A Philosophy of Time


I am an idealist.  I am a stargazer and a dreamer.  And then, I’m pragmatic.  I’m a realist who wants answers.  How do I reconcile artist with scientist?  Each looks at the world and wants something different.  The two are at war within me.  I stare starry eyed at the sunbeams filling my world…until I begin to fidget from the heat. 
            I don’t want to be a realist.
            I want to be an all out dreamer.  I want to fill my head with beauty and wonder.  Instead, I sit and marginalize each minute of my day.  Until the second swell to minutes and the minutes fill the hour and the bell rings for the next class.  And, like so many before me, I fritter away the hours of my day by numbering them and assigning them to tasks. 
            The human mind cannot fathom the possibilities of infinity.  An unending forever is too momentous for even the bravest of minds.  Therefore, we parcel and divide our existence.  Desperately hoping that by sub dividing infinity, we will somehow arrive at a real number.  If we divide and section time, perhaps we can come up with names for each part and a meaning for the whole.  But we don’t.  History repeats itself.  And the Digital Age holds no more meaning then the Stone Age. 
            Augustine proposed God outside of time.  And time as the point on which we stand allowing future to filter through us and become past.  But perhaps we build ourselves this peephole—forever looking back on the past and forward to the future.  Or we build ourselves a box that is safe and sound and predictable.  A box that cages us in comfort and reality.  What if God asks us to step outside of the box.  In the end, He pulls us out of time and into eternity with him, but how will it feel when the restraints of time are melted at the throne of God?  Will we feel free from confining captivity?  Or stripped of our only security?  Certainly God is not a safe God. 
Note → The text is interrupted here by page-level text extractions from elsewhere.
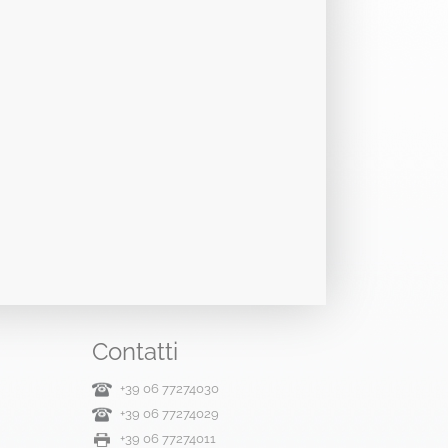
Contatti
+39 06 77274030
+39 06 77274029
+39 06 77274011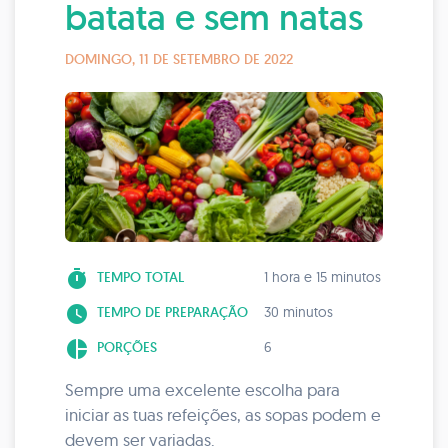
batata e sem natas
DOMINGO, 11 DE SETEMBRO DE 2022
timer
TEMPO TOTAL
1 hora e 15 minutos
watch_later
TEMPO DE PREPARAÇÃO
30 minutos
pie_chart
PORÇÕES
6
Sempre uma excelente escolha para
iniciar as tuas refeições, as sopas podem e
devem ser variadas.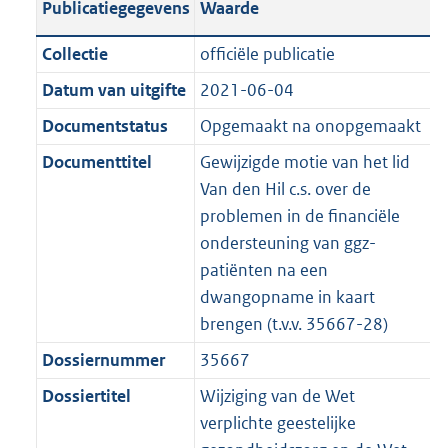
Publicatiegegevens
Waarde
a
t
t
a
c
i
:
e
t
t
n
a
i
t
a
c
3
:
e
t
Collectie
officiële publicatie
d
n
e
i
t
a
7
7
:
e
Datum van uitgifte
2021-06-04
s
d
i
e
i
t
K
K
3
:
g
s
Documentstatus
Opgemaakt na onopgemaakt
n
i
e
i
b
b
K
6
r
g
f
n
i
e
b
K
Documenttitel
Gewijzigde motie van het lid
o
r
o
f
n
i
b
Van den Hil c.s. over de
o
o
r
o
f
n
problemen in de financiële
t
o
m
r
o
f
ondersteuning van ggz-
t
t
a
m
r
o
patiënten na een
e
t
a
a
m
r
dwangopname in kaart
:
e
t
a
a
m
brengen (t.v.v. 35667-28)
3
:
t
a
a
Dossiernummer
35667
K
3
t
a
b
K
Dossiertitel
Wijziging van de Wet
t
b
verplichte geestelijke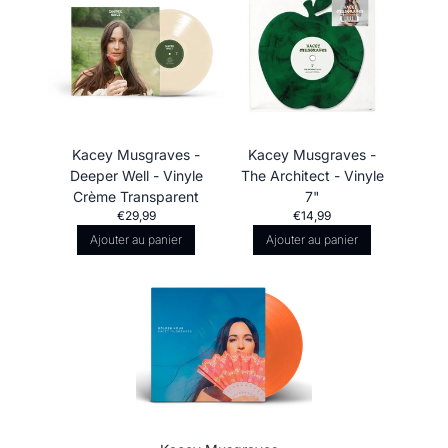
Kacey Musgraves -
Kacey Musgraves -
Deeper Well - Vinyle
The Architect - Vinyle
Crème Transparent
7"
€29,99
€14,99
Ajouter au panier
Ajouter au panier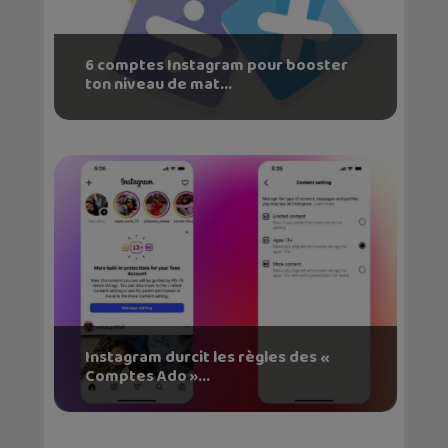
6 comptes Instagram pour booster
ton niveau de mat...
Instagram durcit les règles des «
Comptes Ado »...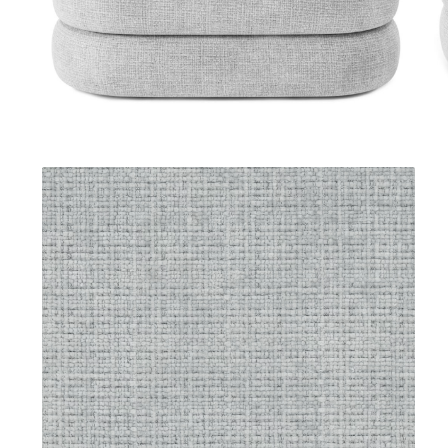
Console dormitor
Fotolii dormitor
Noptiere
Mobila dining
Console extensibile
Scaune
Covoare dining
Mese
Mese HORECA
Scaune de bar / insula
Scaune exterior
Mobila hol
Comode hol
Cuiere
Oglinzi hol
Suport Umbrele
Console hol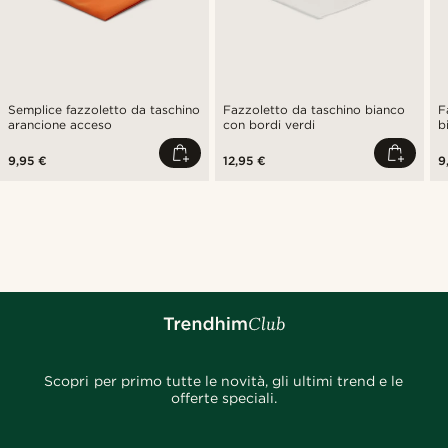
Semplice fazzoletto da taschino
Fazzoletto da taschino bianco
F
arancione acceso
con bordi verdi
b
9,95 €
12,95 €
9
Scopri per primo tutte le novità, gli ultimi trend e le
offerte speciali.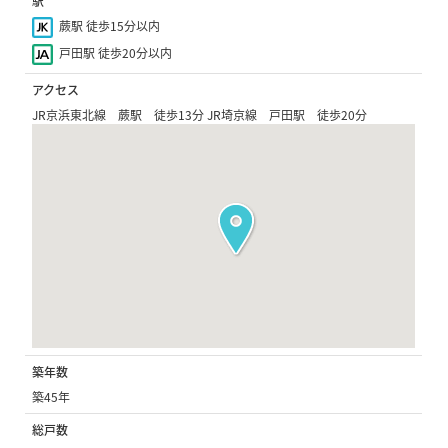
駅
蕨駅 徒歩15分以内
戸田駅 徒歩20分以内
アクセス
JR京浜東北線 蕨駅 徒歩13分 JR埼京線 戸田駅 徒歩20分
築年数
築45年
総戸数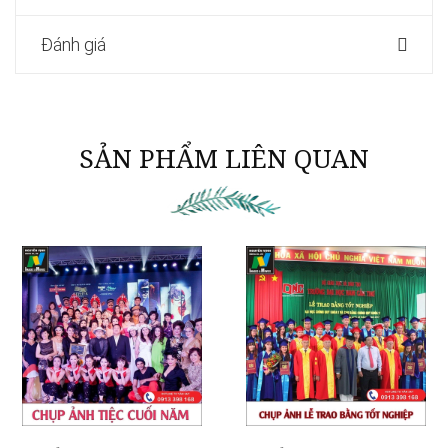
Đánh giá
SẢN PHẨM LIÊN QUAN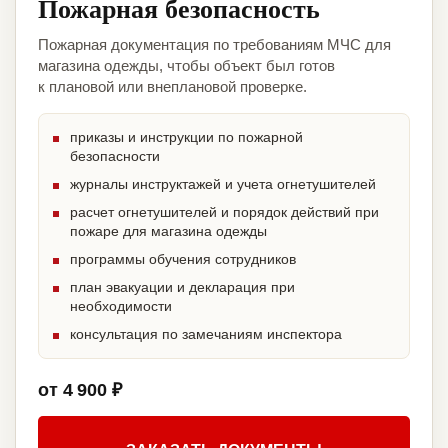
Пожарная безопасность
Пожарная документация по требованиям МЧС для
магазина одежды, чтобы объект был готов
к плановой или внеплановой проверке.
приказы и инструкции по пожарной
безопасности
журналы инструктажей и учета огнетушителей
расчет огнетушителей и порядок действий при
пожаре для магазина одежды
программы обучения сотрудников
план эвакуации и декларация при
необходимости
консультация по замечаниям инспектора
от 4 900 ₽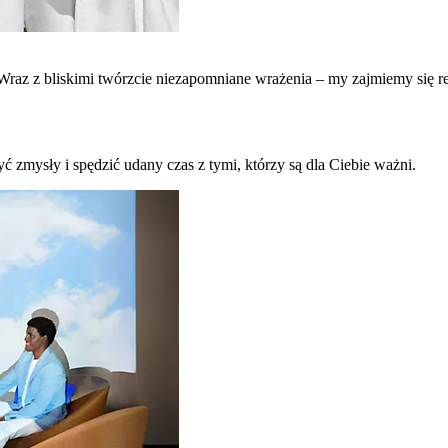
raz z bliskimi twórzcie niezapomniane wrażenia – my zajmiemy się re
ć zmysły i spędzić udany czas z tymi, którzy są dla Ciebie ważni.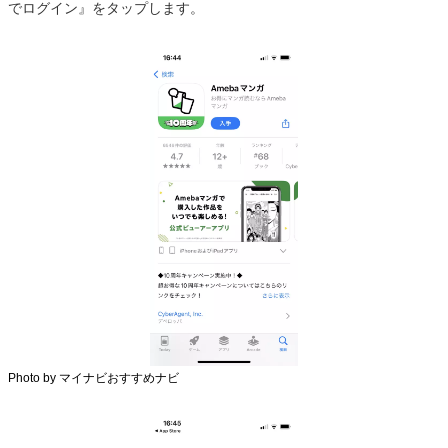
でログイン』をタップします。
Photo by マイナビおすすめナビ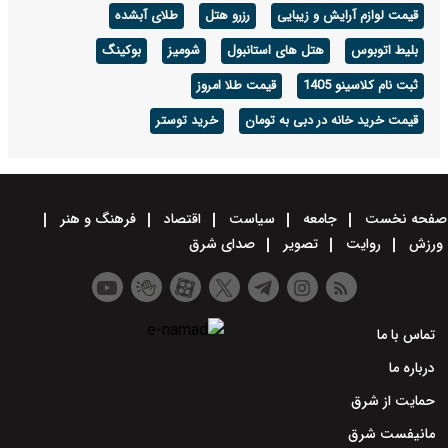
قیمت لوازم آرایش و زیبایی
رزرو هتل
طلای آبشده
بلیط اتوبوس
هتل های استانبول
شومیز
بوکینگ
ثبت نام کلاسینو 1405
قیمت طلا امروز
قیمت خرید خانه در دبی به تومان
خرید توستر
صفحه نخست
جامعه
سیاست
اقتصاد
فرهنگ و هنر
ورزش
روایت
تصویر
صدای شرق
تماس با ما
درباره ما
حمایت از شرق
مانیفست شرق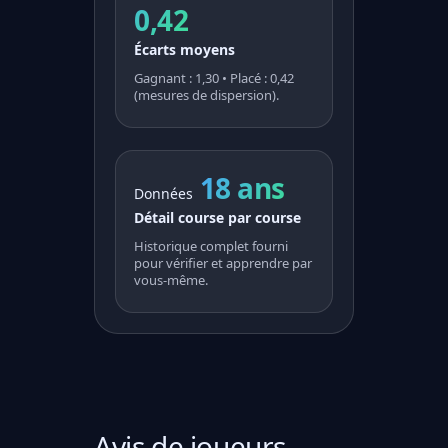
0,42
Écarts moyens
Gagnant : 1,30 • Placé : 0,42
(mesures de dispersion).
18 ans
Données
Détail course par course
Historique complet fourni
pour vérifier et apprendre par
vous-même.
Avis de joueurs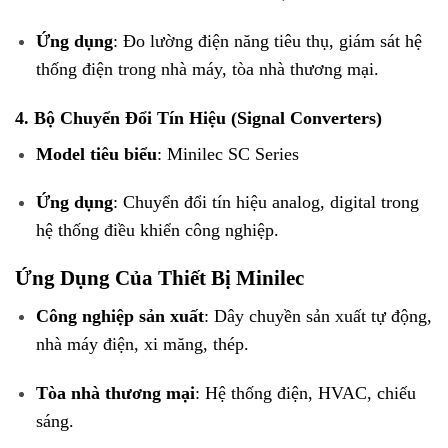
Ứng dụng
: Đo lường điện năng tiêu thụ, giám sát hệ
thống điện trong nhà máy, tòa nhà thương mại.
4. Bộ Chuyển Đổi Tín Hiệu (Signal Converters)
Model tiêu biểu
: Minilec SC Series
Ứng dụng
: Chuyển đổi tín hiệu analog, digital trong
hệ thống điều khiển công nghiệp.
Ứng Dụng Của Thiết Bị Minilec
Công nghiệp sản xuất
: Dây chuyền sản xuất tự động,
nhà máy điện, xi măng, thép.
Tòa nhà thương mại
: Hệ thống điện, HVAC, chiếu
sáng.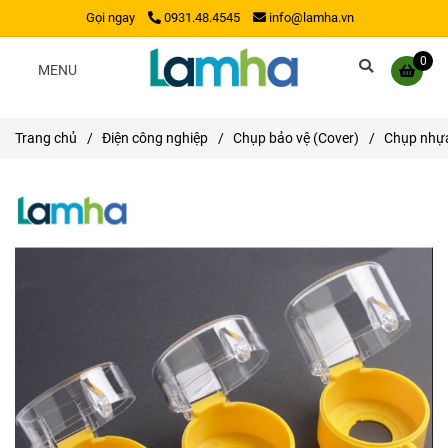
Gọi ngay
0931.48.4545
info@lamha.vn
0
MENU
Trang chủ
/
Điện công nghiệp
/
Chụp bảo vệ (Cover)
/
Chụp nhựa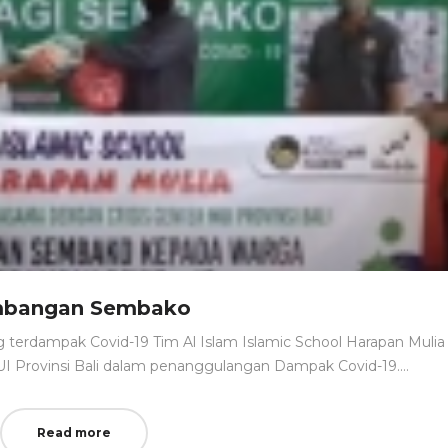
bangan Sembako
rdampak Covid-19 Tim Al Islam Islamic School Harapan Mulia
UI Provinsi Bali dalam penanggulangan Dampak Covid-19.…
Read more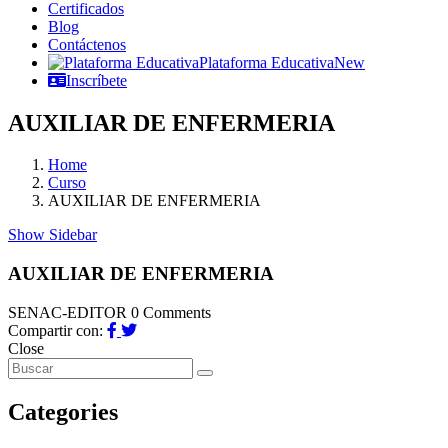
Certificados
Blog
Contáctenos
Plataforma Educativa
New
Inscríbete
AUXILIAR DE ENFERMERIA
Home
Curso
AUXILIAR DE ENFERMERIA
Show Sidebar
AUXILIAR DE ENFERMERIA
SENAC-EDITOR
0 Comments
Compartir con:
Close
Categories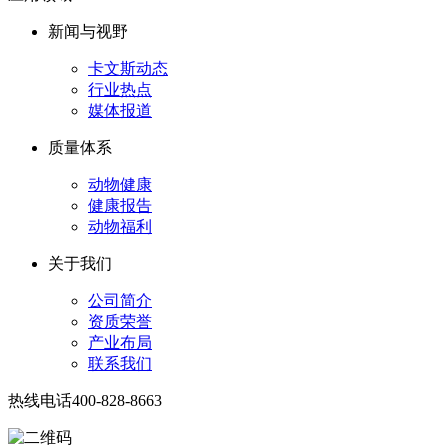
新闻与视野
卡文斯动态
行业热点
媒体报道
质量体系
动物健康
健康报告
动物福利
关于我们
公司简介
资质荣誉
产业布局
联系我们
热线电话
400-828-8663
Perhaps the miracle of Christ should not be imaged as a cross bridging the gap between us and God.  Rather, we should imagine that we are trapped in a box that lies in the middle of the infinite truth of who God is.  God does not call us to cross a gap.  He calls us to roll back the stone and truly live.  No longer dead in our transgressions, but alive in the infinity of Him.  Suddenly, an entire universe is unleashed upon our senses.  It is marvelous to behold.  Incomprehensible and dangerous, but somehow wondrous and beautiful.  While it may feel safer to carry a box over your head, what use is life without the Sun shining over you?